To explore the relationship among samples, admixture analysis, phylogenetic analysis, and principal component analysis (PCA) were conducted. These analyses suggested that these 221 strains, with some intermediate strains, could be divided into three major groups (eastern Asia, central Asia, and European/North Africa [hereafter referred to as Europe]), roughly consistent with their geographical origin (Fig. 1b–d). Phylogenetic analyses using two close relatives, Arabidopsis lyrata and Capsella rubella, as outgroups suggested that the Iberian Peninsula and North Africa strains are located at the basal position of the phylogenetic tree and confirmed that they are relicts [7, 9] (Additional file 2: Figure S3). A small number of strains from different geographical regions formed a clade, which most probably reflects relicts or recent introduction. For example, for those strains grouped with Europe/North Africa samples, three strains from south-western China (Tibet and Yunnan provinces) could be relicts, while strains from USA, Japan, and New Zealand that clustered with European sample could be recent introductions (Additional file 2: Figure S3). In the following analysis, we excluded the outlier strains that could disturb the local adaptation analysis, based on both phylogenetic and PCA results (Fig. 1d and Additional file 2: Figure S3). In this way, the final subsets included 86 strains from the Yangtze River basin (hereafter referred to as popY), 25 strains from north-western China (popN) to represent the central Asian population, and 67 strains from Europe/North Africa (popE) (Fig. 1d and e; Additional file 3: Table S2 and Additional file 4: Table S3). Simulation analyses suggested that the sample size we selected from the Yangtze River population is large enough to cover all the possible genetic variants (Additional file 2: Figure S4).

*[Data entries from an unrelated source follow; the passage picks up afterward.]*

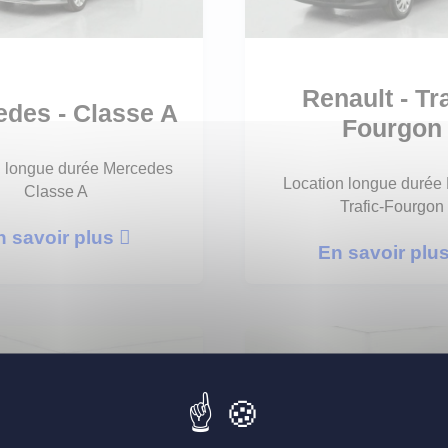
Renault - Tr
des - Classe A
Fourgon
n longue durée Mercedes
Location longue durée
Classe A
Trafic-Fourgon
n savoir plus
En savoir plu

PopE has more SNPs, a total of 4,673,541, than either popY (n = 1,083,605) or popN (n = 975,715). PopE also has the highest number of private SNPs (n = 3,725,836) compared with popN (n = 273,787) and popY (n = 441,460). Furthermore, nucleotide diversity was highest in popE (π = 6.09 × 10–3), compared with popN (2.78 × 10–3) and popY (2.08 × 10–3) (Additional file 2: Figure S5). These results confirm that popE is the ancestral population [8, 9]. The A. thaliana samples that we studied make up three natural major groups, with popY from the Yangtze River basin being a uniform population.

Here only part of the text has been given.